I'm stunned that MILs and grandparents think it's OK to interfere with the way their offspring bring up their children. Unless you're doing something obviously dangerous, they should just butt out.

There were times when I thought my DIL and son should have done things 'differently' - but only in my head. I would never have actually told them.

Each generation has their own way of raising children - and of living their lives. TBH, unless, as I said you can see an obvious danger in what a parent is, perhaps unwittingly, doing, it's none of our business.

My own mother only ever gave me such 'advice' when I asked for it, and I've followed her principle.

If that was my MIL, I would simply point out - politely of course, that she had her way of doing things and that I have mine, and will do what I think is best for my children. You know your children better than anyone else.

As for the cooking thing, that was just plain rude of her. She sounds like a nightmare of a MIL and needs putting in her place, a tad.

Smileless2012 Tue 01-Feb-22 17:35:19

No, you are not being over sensitive Justamom and I think that M0nica's advice is spot on. Ignore her, don't even bother with a response. Any response will let her know that what she says bothers you, so don't give her one.

aonk Tue 01-Feb-22 17:32:05

I really feel for you! It’s a long time ago now but my MIL was similar. She couldn’t keep her thoughts to herself and thought she had a right to say anything she liked to me. DH told me to ignore her. He wouldn’t challenge her because she “had a hard life.” This was true but hard to tolerate. I tried to see her good points such as her generosity. She never visited without bringing flowers or cakes and truly loved all her family. The in laws were never good enough though. Shortly before she died she thanked me for being a good wife and mother so we parted on good terms. I advise you to to accept her for what she is and refuse to allow her to upset you. Your own stress levels will hopefully reduce.

Chewbacca Tue 01-Feb-22 17:21:44

You appear to have 2 problems: you have an interfering mother in law and an OH who doesn't back you up and minimises the behaviour of his mother. The first problem can be solved by ignoring her unsolicited advice and just carrying on with raising your children in your own way. Only you know the answer to the 2nd problem.
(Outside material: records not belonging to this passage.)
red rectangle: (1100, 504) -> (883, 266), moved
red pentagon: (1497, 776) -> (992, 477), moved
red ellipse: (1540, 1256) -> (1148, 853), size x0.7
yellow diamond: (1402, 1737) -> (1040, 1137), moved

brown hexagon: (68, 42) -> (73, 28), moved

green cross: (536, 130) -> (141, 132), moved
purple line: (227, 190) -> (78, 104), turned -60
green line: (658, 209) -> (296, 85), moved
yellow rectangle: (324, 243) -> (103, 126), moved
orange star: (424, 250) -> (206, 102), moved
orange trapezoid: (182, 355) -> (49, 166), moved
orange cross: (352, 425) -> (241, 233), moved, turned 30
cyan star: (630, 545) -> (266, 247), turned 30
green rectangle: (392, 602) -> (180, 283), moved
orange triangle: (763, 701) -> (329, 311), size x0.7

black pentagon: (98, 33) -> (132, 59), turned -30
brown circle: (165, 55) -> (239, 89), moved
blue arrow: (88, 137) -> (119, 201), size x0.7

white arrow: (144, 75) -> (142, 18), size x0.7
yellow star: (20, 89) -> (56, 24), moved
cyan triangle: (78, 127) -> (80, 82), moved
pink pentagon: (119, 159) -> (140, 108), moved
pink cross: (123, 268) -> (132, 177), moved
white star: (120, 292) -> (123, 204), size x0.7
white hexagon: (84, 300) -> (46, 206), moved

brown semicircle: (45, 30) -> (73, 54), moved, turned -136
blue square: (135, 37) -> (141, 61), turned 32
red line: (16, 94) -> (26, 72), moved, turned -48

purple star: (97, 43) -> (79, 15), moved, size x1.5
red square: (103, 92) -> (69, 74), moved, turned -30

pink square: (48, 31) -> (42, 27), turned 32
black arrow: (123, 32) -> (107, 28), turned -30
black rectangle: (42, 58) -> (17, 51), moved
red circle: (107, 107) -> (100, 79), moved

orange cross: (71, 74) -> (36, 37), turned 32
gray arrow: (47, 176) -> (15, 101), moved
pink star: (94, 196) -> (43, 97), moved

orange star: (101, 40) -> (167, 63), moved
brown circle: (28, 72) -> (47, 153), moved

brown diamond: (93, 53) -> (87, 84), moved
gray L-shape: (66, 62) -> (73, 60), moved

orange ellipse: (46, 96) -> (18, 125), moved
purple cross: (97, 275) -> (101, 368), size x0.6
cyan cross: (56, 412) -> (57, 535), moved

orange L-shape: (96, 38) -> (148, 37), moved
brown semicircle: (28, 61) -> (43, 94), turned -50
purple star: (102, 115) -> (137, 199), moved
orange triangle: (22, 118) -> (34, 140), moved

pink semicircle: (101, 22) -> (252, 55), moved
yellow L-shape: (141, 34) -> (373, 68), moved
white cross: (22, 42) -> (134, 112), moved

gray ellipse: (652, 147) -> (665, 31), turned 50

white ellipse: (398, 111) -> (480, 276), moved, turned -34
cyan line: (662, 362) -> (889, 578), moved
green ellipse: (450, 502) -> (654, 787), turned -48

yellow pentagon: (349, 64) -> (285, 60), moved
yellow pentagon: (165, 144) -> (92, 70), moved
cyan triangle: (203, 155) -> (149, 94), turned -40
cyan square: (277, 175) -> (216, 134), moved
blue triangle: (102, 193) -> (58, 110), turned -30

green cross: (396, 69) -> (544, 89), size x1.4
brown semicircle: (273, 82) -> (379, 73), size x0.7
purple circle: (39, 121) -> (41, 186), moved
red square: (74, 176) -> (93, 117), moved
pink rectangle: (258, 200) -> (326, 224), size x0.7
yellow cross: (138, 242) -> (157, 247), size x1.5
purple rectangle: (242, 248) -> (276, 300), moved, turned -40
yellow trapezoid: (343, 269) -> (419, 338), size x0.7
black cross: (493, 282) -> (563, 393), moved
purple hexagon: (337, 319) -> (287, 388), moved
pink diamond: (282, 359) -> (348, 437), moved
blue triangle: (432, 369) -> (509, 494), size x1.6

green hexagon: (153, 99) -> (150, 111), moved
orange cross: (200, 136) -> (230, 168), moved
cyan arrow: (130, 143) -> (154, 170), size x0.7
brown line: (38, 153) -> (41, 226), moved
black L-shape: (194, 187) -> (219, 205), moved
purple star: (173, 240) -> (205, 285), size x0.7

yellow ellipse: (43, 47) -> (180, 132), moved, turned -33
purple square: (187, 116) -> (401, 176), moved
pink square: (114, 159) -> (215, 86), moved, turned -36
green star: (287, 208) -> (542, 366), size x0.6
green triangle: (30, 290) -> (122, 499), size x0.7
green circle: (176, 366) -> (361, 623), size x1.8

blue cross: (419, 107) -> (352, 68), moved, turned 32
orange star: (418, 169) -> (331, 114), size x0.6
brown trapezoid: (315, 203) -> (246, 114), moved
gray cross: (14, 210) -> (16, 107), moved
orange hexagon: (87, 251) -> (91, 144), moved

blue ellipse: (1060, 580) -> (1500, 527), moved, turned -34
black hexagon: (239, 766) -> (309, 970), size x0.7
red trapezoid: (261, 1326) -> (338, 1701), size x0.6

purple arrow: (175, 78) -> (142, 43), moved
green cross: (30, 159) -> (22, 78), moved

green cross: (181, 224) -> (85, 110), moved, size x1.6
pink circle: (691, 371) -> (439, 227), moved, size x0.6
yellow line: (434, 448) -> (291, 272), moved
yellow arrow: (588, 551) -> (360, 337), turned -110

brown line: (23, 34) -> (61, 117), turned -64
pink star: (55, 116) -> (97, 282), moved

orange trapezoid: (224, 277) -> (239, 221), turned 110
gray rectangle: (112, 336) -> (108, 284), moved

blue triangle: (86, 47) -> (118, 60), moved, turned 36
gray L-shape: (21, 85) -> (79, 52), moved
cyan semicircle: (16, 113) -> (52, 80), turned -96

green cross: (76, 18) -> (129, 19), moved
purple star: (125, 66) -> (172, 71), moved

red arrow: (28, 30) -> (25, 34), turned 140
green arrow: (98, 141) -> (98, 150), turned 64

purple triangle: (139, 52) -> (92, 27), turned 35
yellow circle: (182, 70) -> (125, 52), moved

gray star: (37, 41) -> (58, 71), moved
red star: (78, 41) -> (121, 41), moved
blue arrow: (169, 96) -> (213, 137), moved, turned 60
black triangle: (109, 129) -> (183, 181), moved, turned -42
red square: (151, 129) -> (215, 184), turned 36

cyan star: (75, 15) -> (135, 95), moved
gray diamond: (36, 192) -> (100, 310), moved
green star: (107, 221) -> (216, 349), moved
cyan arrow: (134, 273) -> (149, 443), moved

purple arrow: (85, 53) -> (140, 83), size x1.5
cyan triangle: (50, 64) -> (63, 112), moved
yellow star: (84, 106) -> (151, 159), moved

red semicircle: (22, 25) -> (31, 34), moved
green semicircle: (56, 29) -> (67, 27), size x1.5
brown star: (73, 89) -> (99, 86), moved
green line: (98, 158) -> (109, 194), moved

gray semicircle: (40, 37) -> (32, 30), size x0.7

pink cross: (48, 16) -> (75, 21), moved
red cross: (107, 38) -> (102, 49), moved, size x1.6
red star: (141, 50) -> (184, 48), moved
M0nica Tue 01-Feb-22 17:16:16

You have a problem, no doubt, but it does seem that your partner realises his mother is a pain in the proverbial and that is a long way to coping with a MiL like this.

My mother was always excellent with things like this, she either completely ignored the remarks and continued as if nothing had been said, made a vague mmmm noise or, if all else failed, responded by starting a conversation on a different subject that started with a question to the person. 'Have you seen what they are doing to the house down the road?'

You could try them, though whether they will work in a situation like this I am not sure.

Peasblossom Tue 01-Feb-22 17:13:51

I would have laughed and said “And I’ve seen pictures of you when you were young and pretty. But at least when this baby’s born I’ll be skinny again”. ?

My ex-MIL was a shocker, but I learned to give back as good as I got.

When she gave out unwanted advice (commands) I would laugh and say, “Yes well you have a baby, you can do that” as if everything she said was funny.

Funnily enough, when she became my ex we got on quite well and stayed in touch.